VW’s Car-Net service has offered a variety of the standard “smart” features car manufacturers have built into their mobile apps since its 2014 model year. Features like remote control of climate settings, checking if you left your windows open or where you parked, and fuel/battery monitoring are all available from iOS and Android apps (which, if we’re being honest, have design elements from both platforms that make it look really odd), and as soon as the new iOS app update rolls out they’ll be on your wrist, too.
All of those features are nifty, but not what I would call must-haves. The feature that should get some attention is speed and boundary alerts on your wrist.
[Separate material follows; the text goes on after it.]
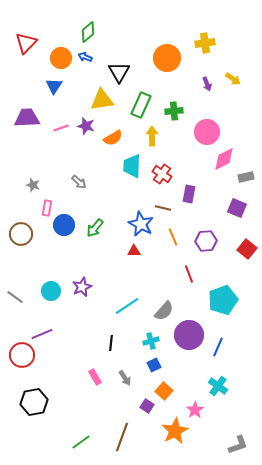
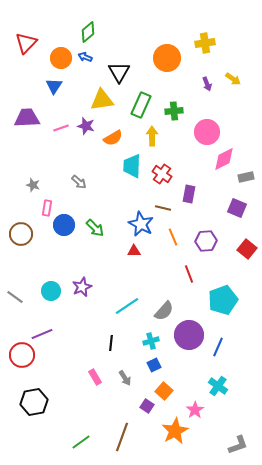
green arrow at (95, 228): rotated 84 degrees counterclockwise
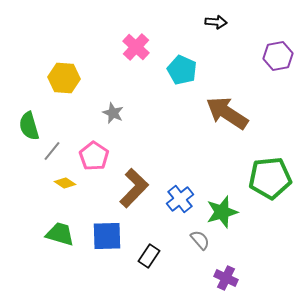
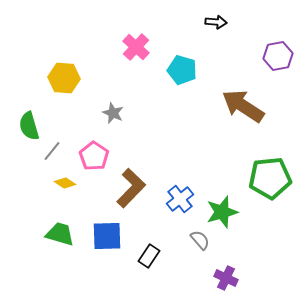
cyan pentagon: rotated 8 degrees counterclockwise
brown arrow: moved 16 px right, 7 px up
brown L-shape: moved 3 px left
Looking back on my teen driver years (which were right before we were all super-connected with smartphones), my parents had no idea where the heck I was most afternoons or how responsible I was with the several-ton hunk of metal on wheels they so graciously provided for me.
With the Car-Net app, you can set up alerts when a specific driver in the family exceeds a set speed cap or leaves a certain location boundary. Just having that on your phone is fantastic for a parent, but it’s easy to lose notifications in the deluge of things pinging you on your phone.
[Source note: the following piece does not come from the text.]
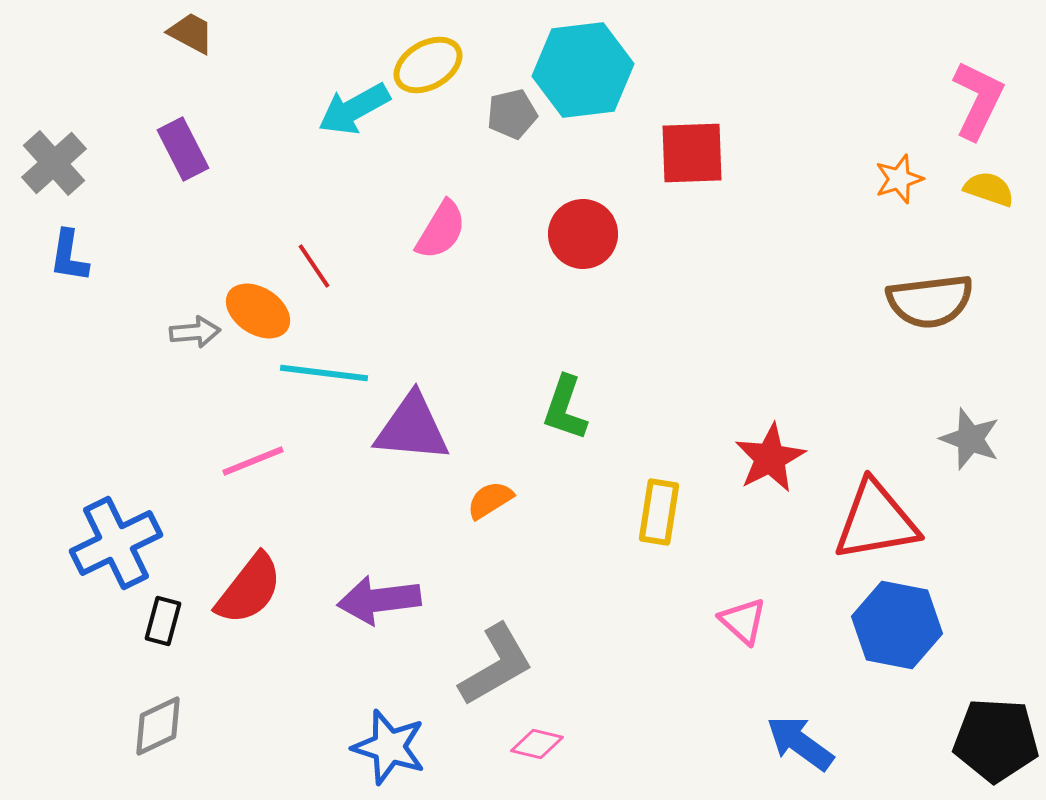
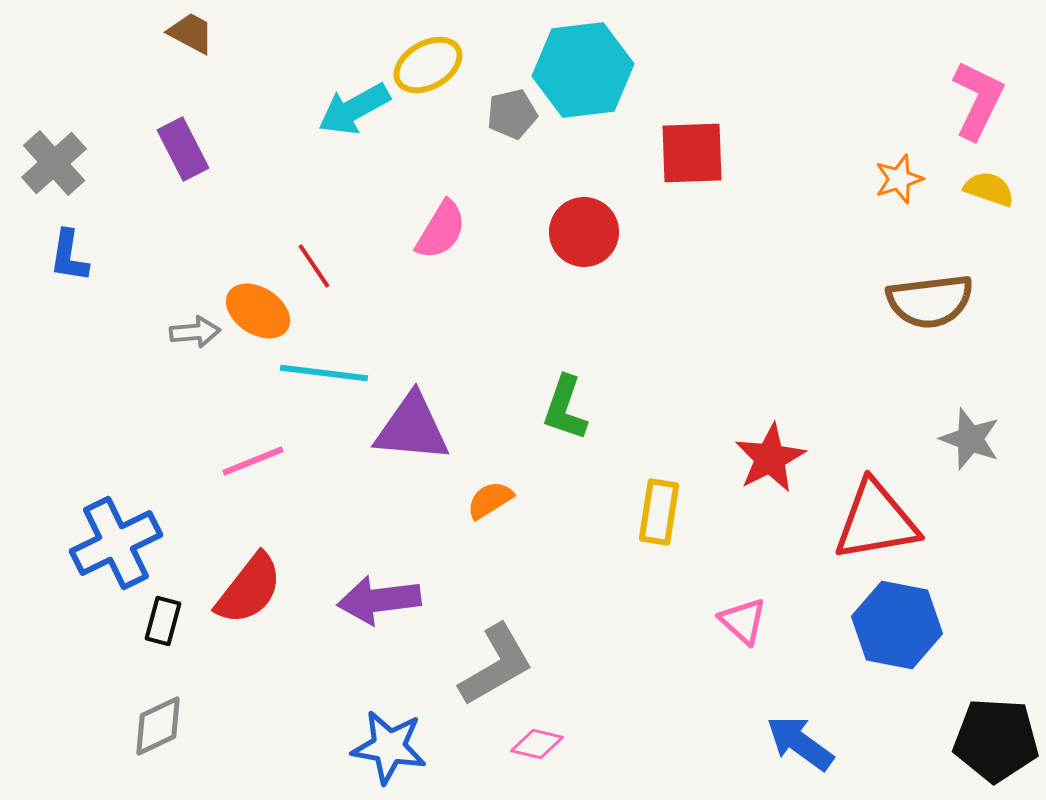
red circle: moved 1 px right, 2 px up
blue star: rotated 8 degrees counterclockwise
The Apple Watch is a different story — the point is to prune incoming notifications down to just the updates that matter most. Assuming you actually put in that effort, the Car-Net messages will really stand out; if they get too annoying, it’s probably time to have a chat with the teen about safe driving or keeping you in the loop about their whereabouts.
The other feature that I could see being regularly handy is remote unlocking from the Watch (for cars from the 2016 model year). Yes, we already have fobs for unlocking doors or popping the trunk as we walk up to our cars, but just as Apple Pay on the Watch keeps you from getting out your phone or wallet to pay in line while carrying bags or an antsy toddler, eliminating the need to dig into a coat pocket or bag to find your keys should eliminate a common frustration.